Para chegar a esse “jeito”, foi preciso encontrar uma definição prévia de “negócio sustentável”. Note-se que é um consenso encontrado para ser possível elaborar o projeto. Nada impede que, durante o período de discussões, o grupo chegue à conclusão de que esse conceito precisa ser alterado. De qualquer forma, trabalhamos com a definição de “negócios sustentáveis” como sendo aqueles que possuem a capacidade de gerar valor na dimensão econômica e em pelo menos uma das seguintes dimensões: ambiental, social ou ética – não destruindo valor nas demais dimensões –, apurando resultados e/ou dividendos até o encerramento do exercício social, de modo que seus concorrentes não possam reproduzi-lo, ocupando assim posição de vantagem dentro da disposição máxima que o consumidor estará disponível a pagar e influenciando a estrutura circundante de fornecedores.
Como vai funcionar
As nove empresas que já atuam em sustentabilidade são chamadas de “ativadoras” e vão trazer temas que interessam à gestão para servir de base à modelagem. Esses temas serão formatados por parceiros consultores denominados “shapers”, que verificarão a viabilidade ambiental, ética e econômico-financeira; em seguida, especialistas em branding e design darão a forma final ao projeto. Em seguida, parceiros “difusores” – associações e federações de classe, bem como a mídia – vão divulgá-lo.
O “kick off”
O lançamento na última quinta-feira (27/3), foi, na verdade, o primeiro evento oficial da iniciativa que reuniu todos os participantes do projeto – empresas ativadoras, shapers, difusores, designers, profissionais de branding e a rede internacional – para juntos definirem o tema da modelagem futura. O assunto deverá ser sobre resíduos, no contexto da produção e do consumo sustentável. A reunião de abril definirá melhor os contornos com os quais se vai trabalhar a modelagem.

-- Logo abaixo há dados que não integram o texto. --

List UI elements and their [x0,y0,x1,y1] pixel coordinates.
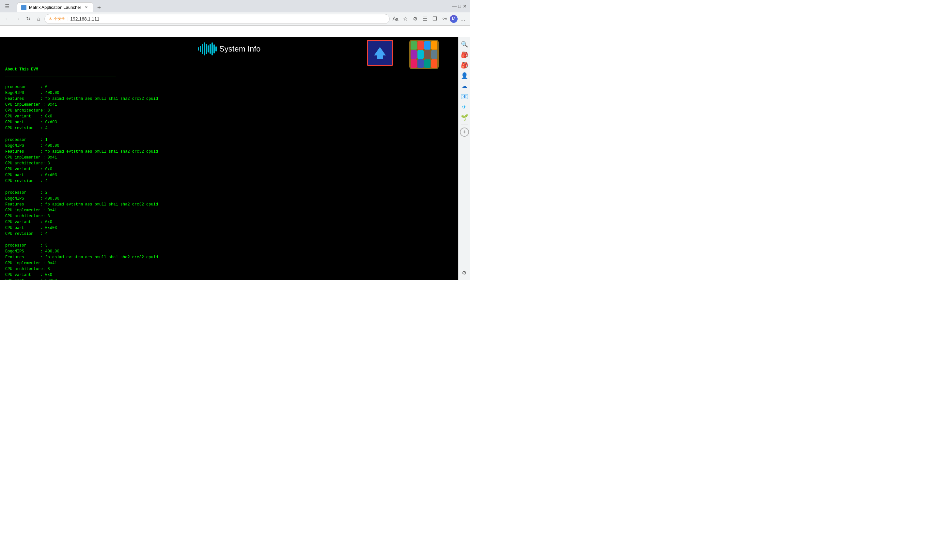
proc0-processor: processor : 0 [5,84,453,90]
app-icon-5[interactable] [411,50,417,59]
tab-favicon [21,5,26,10]
proc3-features: Features : fp asimd evtstrm aes pmull sh… [5,254,453,260]
blank-line-3 [5,184,453,190]
browser-sidebar: 🔍 🎒 🎒 👤 ☁ 📧 ✈ 🌱 + ⚙ [458,37,470,280]
proc2-bogomips: BogoMIPS : 400.00 [5,196,453,202]
blank-line-2 [5,131,453,137]
proc3-processor: processor : 3 [5,243,453,249]
person-icon[interactable]: 👤 [460,71,469,80]
more-options-button[interactable]: … [458,14,467,23]
proc3-bogomips: BogoMIPS : 400.00 [5,249,453,254]
proc0-architecture: CPU architecture: 8 [5,108,453,114]
maximize-button[interactable]: □ [457,4,462,9]
proc0-implementer: CPU implementer : 0x41 [5,102,453,108]
tabs-bar: Matrix Application Launcher ✕ + [14,0,106,12]
proc1-bogomips: BogoMIPS : 400.00 [5,143,453,149]
proc3-part: CPU part : 0xd03 [5,278,453,280]
proc0-bogomips: BogoMIPS : 400.00 [5,90,453,96]
blank-line-1 [5,78,453,84]
app-icon-9[interactable] [411,59,417,68]
main-content: System Info ____ [0,37,458,280]
separator: | [66,17,68,21]
proc1-processor: processor : 1 [5,137,453,143]
app-icon-6[interactable] [418,50,424,59]
blank-line-4 [5,237,453,243]
collections-button[interactable]: ❐ [430,14,439,23]
home-button[interactable]: ⌂ [34,14,43,23]
settings-button[interactable]: ⚙ [411,14,420,23]
app-icon-4[interactable] [431,41,438,49]
proc1-variant: CPU variant : 0x0 [5,166,453,172]
system-info-header: System Info [0,37,458,58]
app-icon-2[interactable] [418,41,424,49]
settings-icon[interactable]: ⚙ [459,268,469,277]
browser-chrome: ☰ Matrix Application Launcher ✕ + — □ ✕ … [0,0,470,26]
close-button[interactable]: ✕ [462,4,467,9]
upload-button[interactable] [367,40,393,66]
proc3-architecture: CPU architecture: 8 [5,266,453,272]
translate-button[interactable]: A𝐚 [391,14,400,23]
upload-btn-container [367,40,393,66]
address-input-wrap[interactable]: ⚠ 不安全 | 192.168.1.111 [45,14,390,24]
proc0-features: Features : fp asimd evtstrm aes pmull sh… [5,96,453,102]
app-icon-8[interactable] [431,50,438,59]
tab-title: Matrix Application Launcher [29,5,81,10]
toolbar-right: A𝐚 ☆ ⚙ ☰ ❐ ⚯ M … [391,14,467,23]
app-grid[interactable] [409,40,439,69]
outlook-icon[interactable]: 📧 [460,92,469,101]
window-controls: ☰ [3,2,12,11]
cloud-icon[interactable]: ☁ [460,82,469,91]
tab-close-button[interactable]: ✕ [84,5,89,10]
add-sidebar-item-button[interactable]: + [460,128,469,137]
proc2-architecture: CPU architecture: 8 [5,213,453,219]
address-text[interactable]: 192.168.1.111 [70,16,100,22]
proc0-revision: CPU revision : 4 [5,125,453,131]
header-icon [198,42,217,55]
upload-arrow-head [374,47,386,55]
reading-list-button[interactable]: ☰ [421,14,430,23]
terminal-content: ________________________________________… [0,58,458,280]
new-tab-button[interactable]: + [95,3,104,12]
plant-icon[interactable]: 🌱 [460,113,469,122]
bookmark-icon[interactable]: 🎒 [460,50,469,59]
minimize-button[interactable]: — [452,4,457,9]
address-bar: ← → ↻ ⌂ ⚠ 不安全 | 192.168.1.111 A𝐚 ☆ ⚙ ☰ ❐… [0,12,470,25]
bag-icon[interactable]: 🎒 [460,61,469,70]
upload-arrow-body [377,55,383,59]
app-icon-7[interactable] [424,50,430,59]
proc2-implementer: CPU implementer : 0x41 [5,208,453,213]
proc1-features: Features : fp asimd evtstrm aes pmull sh… [5,149,453,155]
extensions-button[interactable]: ⚯ [440,14,449,23]
sidebar-toggle-button[interactable]: ☰ [3,2,12,11]
app-icon-3[interactable] [424,41,430,49]
refresh-button[interactable]: ↻ [23,14,32,23]
proc1-architecture: CPU architecture: 8 [5,160,453,166]
favorites-button[interactable]: ☆ [401,14,410,23]
proc1-implementer: CPU implementer : 0x41 [5,155,453,160]
profile-avatar[interactable]: M [450,15,458,23]
app-icon-10[interactable] [418,59,424,68]
active-tab[interactable]: Matrix Application Launcher ✕ [17,2,93,12]
proc2-part: CPU part : 0xd03 [5,225,453,231]
app-icon-1[interactable] [411,41,417,49]
separator-line-2: ________________________________________… [5,72,453,78]
security-label: 不安全 [54,16,65,22]
zoom-icon[interactable]: 🔍 [460,40,469,49]
send-icon[interactable]: ✈ [460,102,469,112]
security-warning: ⚠ 不安全 | [49,16,68,22]
proc3-variant: CPU variant : 0x0 [5,272,453,278]
proc0-part: CPU part : 0xd03 [5,119,453,125]
app-icon-11[interactable] [424,59,430,68]
sidebar-divider [461,125,468,125]
sound-wave-icon [198,42,217,55]
proc3-implementer: CPU implementer : 0x41 [5,260,453,266]
proc2-features: Features : fp asimd evtstrm aes pmull sh… [5,202,453,208]
app-icon-12[interactable] [431,59,438,68]
proc1-part: CPU part : 0xd03 [5,172,453,178]
back-button[interactable]: ← [3,14,12,23]
proc2-processor: processor : 2 [5,190,453,196]
proc2-revision: CPU revision : 4 [5,231,453,237]
title-bar: ☰ Matrix Application Launcher ✕ + — □ ✕ [0,0,470,12]
forward-button[interactable]: → [13,14,22,23]
proc1-revision: CPU revision : 4 [5,178,453,184]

A escolha desse tema tem a ver com o fato de as empresas ainda não terem conseguido cumprir os prazos estipulados pela Política Nacional de Resíduos Sólidos (PNRS) para a implementação de diversas mudanças na gestão de resíduos. Há grandes obstáculos a contornar que necessitam, inclusive, de novas políticas públicas para as quais as empresas precisam se mobilizar. Um exemplo é a questão da logística reversa.
Outro tema muito discutido pelos presentes ao “kick off” foi a água, ou melhor, a previsível escassez de água, tornando esse recurso imprescindível cada vez mais caro. Que programa de eficiência se deve adotar? É possível que setores industriais sofram solução de descontinuidade pelo alto consumo desse recurso?
Perguntas como essas vão aprofundar os debates nos próximos encontros e ajudar a construir um novo caminho para os negócios, as empresas e a sociedade brasileira.
* Jorge Abrahão é diretor-presidente do Instituto Ethos.